The 2009 and 2008 annual figures have been prepared in accordance with the IFRS guidelines applicable in 2009. The consolidated statement of comprehensive income is presented on the basis of continued operations. In the second half of 2008, TMG decided to sell or cease insufficiently profitable activities and non-core activities. The result from operations already discontinued or held for discontinuation has been presented separately for both 2009 and 2008. The operations concerned are the publishing houses in Sweden and the Ukraine and, in the Netherlands, several magazine titles owned by the Telegraaf Tijdschriften Groep, the narrowcasting activities of Media Librium and Carp's print operations. At the end of 2009, TMG decided to sell Keesing Reference Systems, a provider of solutions for checking ID documents, among other things. This sale was effective at the start of 2010 and, consequently, the result from this activity is also included in the separately-presented results from discontinued operations.
Mid 2008, TMG stated the intention to markedly increase the recurring EBITA margin in the first three years from a level of just over 7% in 2007 to – eventually – a level of 15%. Higher margins had to be realised by cost cutting, disposing of insufficiently performing activities and outsourcing of non core activities. This ambition assumed normal economic conditions, maintaining and expanding market leadership and, at the same time, achieving greater efficiency and synergy in existing activities. Especially the digital activities were expected to grow, both organic and acquisition-driven.
In the meantime, TMG has adjusted the portfolio. Unprofitable or insufficiently profitable activities have been sold or terminated. This has included selling part of the Dutch magazine portfolio and the narrowcasting activities, as well as the activities in Sweden and the Ukraine, and closing a number of distribution centres. TMG has undertaken some radical restructuring, which has entailed altering processes, combining activities and outsourcing a number of non-core activities. These measures have resulted in substantial cost savings and a decrease in the number of full-time jobs from 3,678 on the reference date at the end of June 2008, to 2,808 at the end of December 2009.
All in all, TMG managed to significantly and structurally reduce the costs and is ahead of schedule as regards the cost cutting programme, however, mainly due to the decreases in advertising revenues TMG did not achieve the projected percentage growth in the EBITA margin in 2009. Nonetheless, TMG is steadfast in the goal of achieving a 15% margin.
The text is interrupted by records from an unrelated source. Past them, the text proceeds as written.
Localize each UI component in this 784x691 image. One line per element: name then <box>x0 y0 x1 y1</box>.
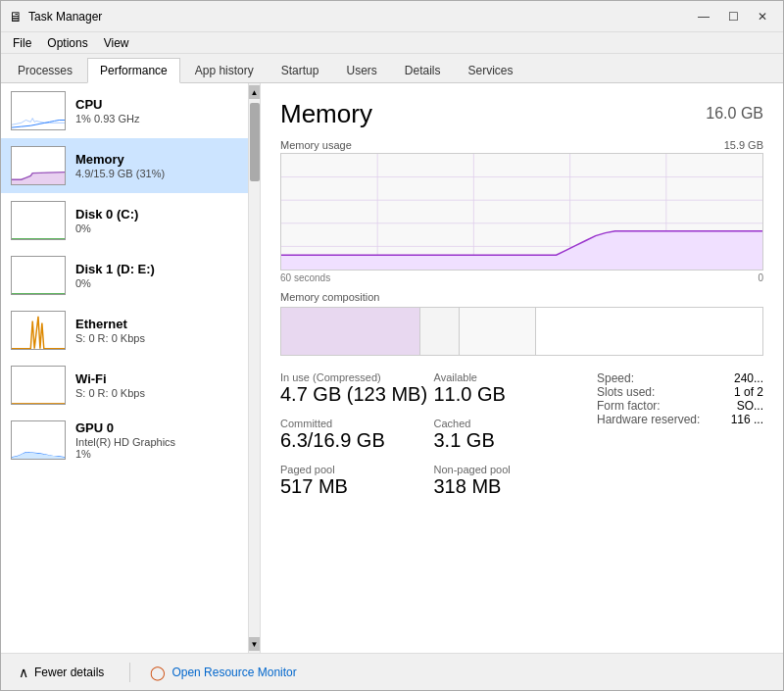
tab-processes[interactable]: Processes <box>5 58 85 82</box>
sidebar: CPU 1% 0.93 GHz <box>1 83 261 653</box>
disk1-name: Disk 1 (D: E:) <box>75 262 238 276</box>
menu-view[interactable]: View <box>96 34 137 51</box>
chart-max-label: 15.9 GB <box>724 139 763 151</box>
svg-rect-4 <box>12 202 65 240</box>
chart-time-labels: 60 seconds 0 <box>280 272 763 283</box>
composition-in-use <box>281 308 420 355</box>
cpu-sub: 1% 0.93 GHz <box>75 113 238 124</box>
disk0-info: Disk 0 (C:) 0% <box>75 207 238 234</box>
time-label-right: 0 <box>758 272 763 283</box>
stat-committed-value: 6.3/16.9 GB <box>280 429 434 452</box>
disk1-thumbnail <box>11 256 66 295</box>
disk1-sub: 0% <box>75 277 238 289</box>
stat-form-value: SO... <box>737 399 763 413</box>
close-button[interactable]: ✕ <box>750 7 775 26</box>
stats-row-3: Paged pool 517 MB Non-paged pool 318 MB <box>280 464 587 498</box>
chart-label-text: Memory usage <box>280 139 352 151</box>
sidebar-item-disk1[interactable]: Disk 1 (D: E:) 0% <box>1 248 248 303</box>
stat-row-form: Form factor: SO... <box>597 399 763 413</box>
sidebar-item-memory[interactable]: Memory 4.9/15.9 GB (31%) <box>1 138 248 193</box>
app-icon: 🖥 <box>9 9 23 25</box>
stat-nonpaged-value: 318 MB <box>434 475 588 498</box>
bottom-bar: ∧ Fewer details ◯ Open Resource Monitor <box>1 653 783 690</box>
tab-bar: Processes Performance App history Startu… <box>1 54 783 83</box>
detail-panel: Memory 16.0 GB Memory usage 15.9 GB <box>261 83 783 653</box>
gpu0-sub: Intel(R) HD Graphics1% <box>75 436 238 460</box>
disk0-thumbnail <box>11 201 66 240</box>
stat-paged-label: Paged pool <box>280 464 434 475</box>
disk0-sub: 0% <box>75 222 238 234</box>
disk0-name: Disk 0 (C:) <box>75 207 238 222</box>
memory-usage-chart <box>280 153 763 271</box>
sidebar-item-cpu[interactable]: CPU 1% 0.93 GHz <box>1 83 248 138</box>
sidebar-item-ethernet[interactable]: Ethernet S: 0 R: 0 Kbps <box>1 303 248 358</box>
tab-performance[interactable]: Performance <box>87 58 180 83</box>
composition-bar <box>280 307 763 356</box>
memory-sub: 4.9/15.9 GB (31%) <box>75 168 238 179</box>
composition-free <box>536 308 762 355</box>
gpu0-thumbnail <box>11 420 66 460</box>
tab-startup[interactable]: Startup <box>269 58 332 82</box>
gpu0-name: GPU 0 <box>75 420 238 435</box>
minimize-button[interactable]: — <box>691 7 716 26</box>
resource-monitor-button[interactable]: ◯ Open Resource Monitor <box>150 665 296 680</box>
stat-in-use: In use (Compressed) 4.7 GB (123 MB) <box>280 371 434 406</box>
stat-nonpaged: Non-paged pool 318 MB <box>434 464 588 498</box>
stat-available-label: Available <box>434 371 588 383</box>
memory-info: Memory 4.9/15.9 GB (31%) <box>75 152 238 179</box>
stat-committed-label: Committed <box>280 418 434 429</box>
wifi-name: Wi-Fi <box>75 371 238 386</box>
gpu0-info: GPU 0 Intel(R) HD Graphics1% <box>75 420 238 460</box>
cpu-name: CPU <box>75 97 238 112</box>
tab-users[interactable]: Users <box>333 58 389 82</box>
ethernet-sub: S: 0 R: 0 Kbps <box>75 332 238 344</box>
resource-monitor-label: Open Resource Monitor <box>172 666 296 679</box>
window-title: Task Manager <box>28 10 102 24</box>
tab-services[interactable]: Services <box>456 58 526 82</box>
stats-section: In use (Compressed) 4.7 GB (123 MB) Avai… <box>280 371 763 498</box>
scroll-down-button[interactable]: ▼ <box>249 637 261 651</box>
task-manager-window: 🖥 Task Manager — ☐ ✕ File Options View P… <box>0 0 784 691</box>
fewer-details-label: Fewer details <box>34 666 104 679</box>
title-bar-left: 🖥 Task Manager <box>9 9 102 25</box>
detail-title: Memory <box>280 99 372 129</box>
menu-options[interactable]: Options <box>39 34 95 51</box>
sidebar-item-disk0[interactable]: Disk 0 (C:) 0% <box>1 193 248 248</box>
bottom-divider <box>129 663 130 682</box>
stat-paged-value: 517 MB <box>280 475 434 498</box>
maximize-button[interactable]: ☐ <box>720 7 746 26</box>
tab-details[interactable]: Details <box>392 58 454 82</box>
stat-slots-value: 1 of 2 <box>734 385 763 399</box>
menu-bar: File Options View <box>1 32 783 54</box>
scroll-up-button[interactable]: ▲ <box>249 85 261 99</box>
cpu-thumbnail <box>11 91 66 130</box>
fewer-details-button[interactable]: ∧ Fewer details <box>13 663 110 682</box>
sidebar-list: CPU 1% 0.93 GHz <box>1 83 248 653</box>
stat-cached: Cached 3.1 GB <box>434 418 588 452</box>
stat-cached-value: 3.1 GB <box>434 429 588 452</box>
stat-speed-label: Speed: <box>597 371 634 385</box>
stat-hwreserved-value: 116 ... <box>731 413 763 426</box>
svg-rect-5 <box>12 257 65 295</box>
svg-marker-18 <box>281 231 762 270</box>
ethernet-name: Ethernet <box>75 317 238 331</box>
menu-file[interactable]: File <box>5 34 39 51</box>
sidebar-item-gpu0[interactable]: GPU 0 Intel(R) HD Graphics1% <box>1 413 248 468</box>
stat-paged: Paged pool 517 MB <box>280 464 434 498</box>
detail-header: Memory 16.0 GB <box>280 99 763 129</box>
svg-rect-7 <box>12 367 65 405</box>
stat-row-speed: Speed: 240... <box>597 371 763 385</box>
chevron-up-icon: ∧ <box>19 665 28 680</box>
title-controls: — ☐ ✕ <box>691 7 775 26</box>
detail-total: 16.0 GB <box>706 105 763 123</box>
composition-label: Memory composition <box>280 291 763 303</box>
sidebar-item-wifi[interactable]: Wi-Fi S: 0 R: 0 Kbps <box>1 358 248 413</box>
stat-available: Available 11.0 GB <box>434 371 588 406</box>
sidebar-scroll-wrapper: CPU 1% 0.93 GHz <box>1 83 260 653</box>
tab-app-history[interactable]: App history <box>182 58 267 82</box>
stat-committed: Committed 6.3/16.9 GB <box>280 418 434 452</box>
scroll-thumb[interactable] <box>250 103 260 181</box>
sidebar-scrollbar[interactable]: ▲ ▼ <box>248 83 260 653</box>
composition-modified <box>420 308 459 355</box>
stat-form-label: Form factor: <box>597 399 661 413</box>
To achieve this, TMG is reliant not only on further growth in digital activities, but also on economic recovery.
The year 2009
In operational terms, advertising revenues suffered the largest decline. This situation was not unique to TMG in 2009, but was typical for all media companies in the Netherlands. An exception has been the advertising market for digital products, which has recorded small gains. The same applies to circulation revenues.
In terms of market positioning, the market shares of TMG’s three media companies Telegraaf Media Nederland, Sky Radio Group and Keesing Media Group have remained unchanged, by and large, and have in fact grown in a number of cases. A wide range of market shares is meant including advertising volume, single copy sales, listening data, and paid circulation. This illustrates the diversity and, thereby the strength of the portfolio.
Due to the rigorous focus on cost savings, maintaining and expanding market shares of existing products and measures to boost cooperation and achieve synergies, there were no notable acquisitions in the digital market in 2009. Organic growth was achieved in various areas, including digital activities such as internet, mobile internet and gaming.
TMG also made progress towards a segment strategy for the markets for cars, women, travel, finance and recruiting.
As the decline in revenues exceeded the reduction in costs, additional measures were taken at the end of 2009, which included the discontinuation of the Sunday paper of De Telegraaf and tackling excessive salaries.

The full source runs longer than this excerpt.